# [TASK STATEMENT]
Should a picture appear anywhere in the data, omit it and copy everything else exactly.

# [PROVIDED ENTRIES]
+-------+

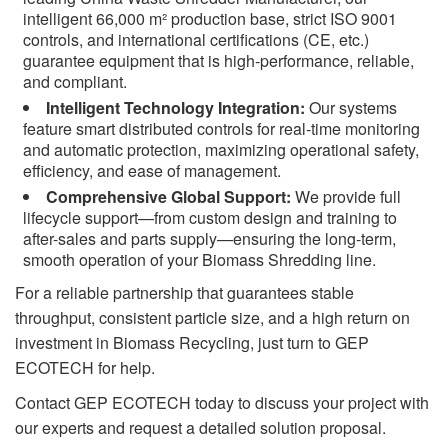
intelligent 66,000 m² production base, strict ISO 9001
controls, and international certifications (CE, etc.)
guarantee equipment that is high-performance, reliable,
and compliant.
Intelligent Technology Integration:
Our systems
feature smart distributed controls for real-time monitoring
and automatic protection, maximizing operational safety,
efficiency, and ease of management.
Comprehensive Global Support:
We provide full
lifecycle support—from custom design and training to
after-sales and parts supply—ensuring the long-term,
smooth operation of your Biomass Shredding line.
For a reliable partnership that guarantees stable
throughput, consistent particle size, and a high return on
investment in Biomass Recycling, just turn to GEP
ECOTECH for help.
Contact GEP ECOTECH today to discuss your project with
our experts and request a detailed solution proposal.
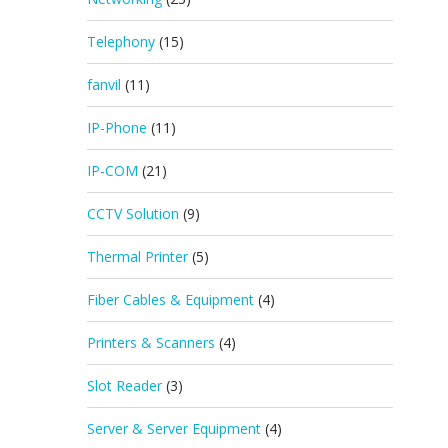
Telephony
(15)
fanvil
(11)
IP-Phone
(11)
IP-COM
(21)
CCTV Solution
(9)
Thermal Printer
(5)
Fiber Cables & Equipment
(4)
Printers & Scanners
(4)
Slot Reader
(3)
Server & Server Equipment
(4)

+-------+

# [PROBLEM SOLUTION]
intelligent 66,000 m² production base, strict ISO 9001
controls, and international certifications (CE, etc.)
guarantee equipment that is high-performance, reliable,
and compliant.
Intelligent Technology Integration:
Our systems
feature smart distributed controls for real-time monitoring
and automatic protection, maximizing operational safety,
efficiency, and ease of management.
Comprehensive Global Support:
We provide full
lifecycle support—from custom design and training to
after-sales and parts supply—ensuring the long-term,
smooth operation of your Biomass Shredding line.
For a reliable partnership that guarantees stable
throughput, consistent particle size, and a high return on
investment in Biomass Recycling, just turn to GEP
ECOTECH for help.
Contact GEP ECOTECH today to discuss your project with
our experts and request a detailed solution proposal.
Telephony
(15)
fanvil
(11)
IP-Phone
(11)
IP-COM
(21)
CCTV Solution
(9)
Thermal Printer
(5)
Fiber Cables & Equipment
(4)
Printers & Scanners
(4)
Slot Reader
(3)
Server & Server Equipment
(4)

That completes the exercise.